Using the data that follows, give the number of lines where the string "können" occurs, and nothing else.

Records from a dataset:
:::::

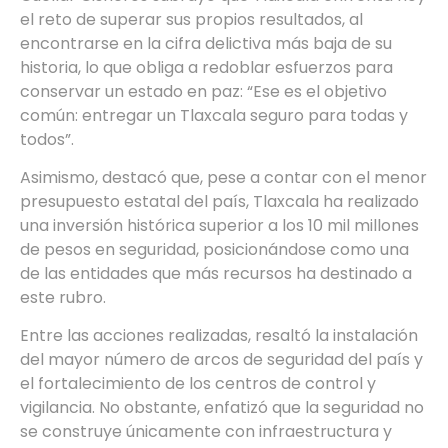
el reto de superar sus propios resultados, al
encontrarse en la cifra delictiva más baja de su
historia, lo que obliga a redoblar esfuerzos para
conservar un estado en paz: “Ese es el objetivo
común: entregar un Tlaxcala seguro para todas y
todos”.
Asimismo, destacó que, pese a contar con el menor
presupuesto estatal del país, Tlaxcala ha realizado
una inversión histórica superior a los 10 mil millones
de pesos en seguridad, posicionándose como una
de las entidades que más recursos ha destinado a
este rubro.
Entre las acciones realizadas, resaltó la instalación
del mayor número de arcos de seguridad del país y
el fortalecimiento de los centros de control y
vigilancia. No obstante, enfatizó que la seguridad no
se construye únicamente con infraestructura y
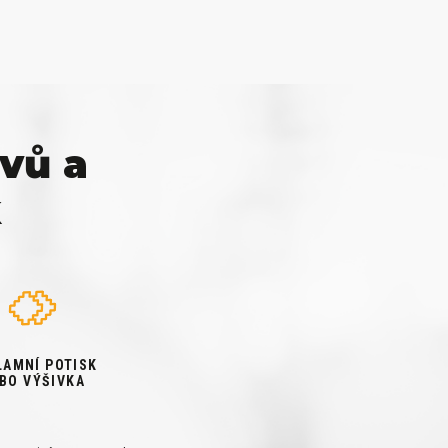
vů a
k
LAMNÍ POTISK
BO VÝŠIVKA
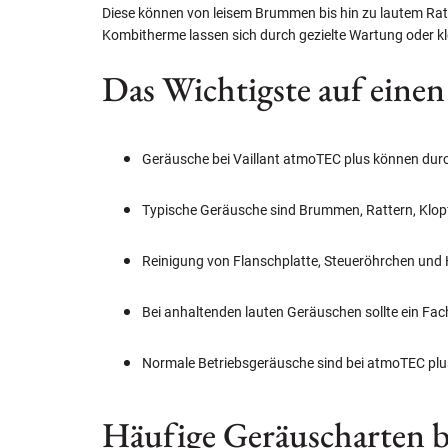
Diese können von leisem Brummen bis hin zu lautem Rat
Kombitherme lassen sich durch gezielte Wartung oder k
Das Wichtigste auf einen
Geräusche bei Vaillant atmoTEC plus können dur
Typische Geräusche sind Brummen, Rattern, Klop
Reinigung von Flanschplatte, Steueröhrchen und
Bei anhaltenden lauten Geräuschen sollte ein Fa
Normale Betriebsgeräusche sind bei atmoTEC plu
Häufige Geräuscharten b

:::::

■ Problem solution ■
2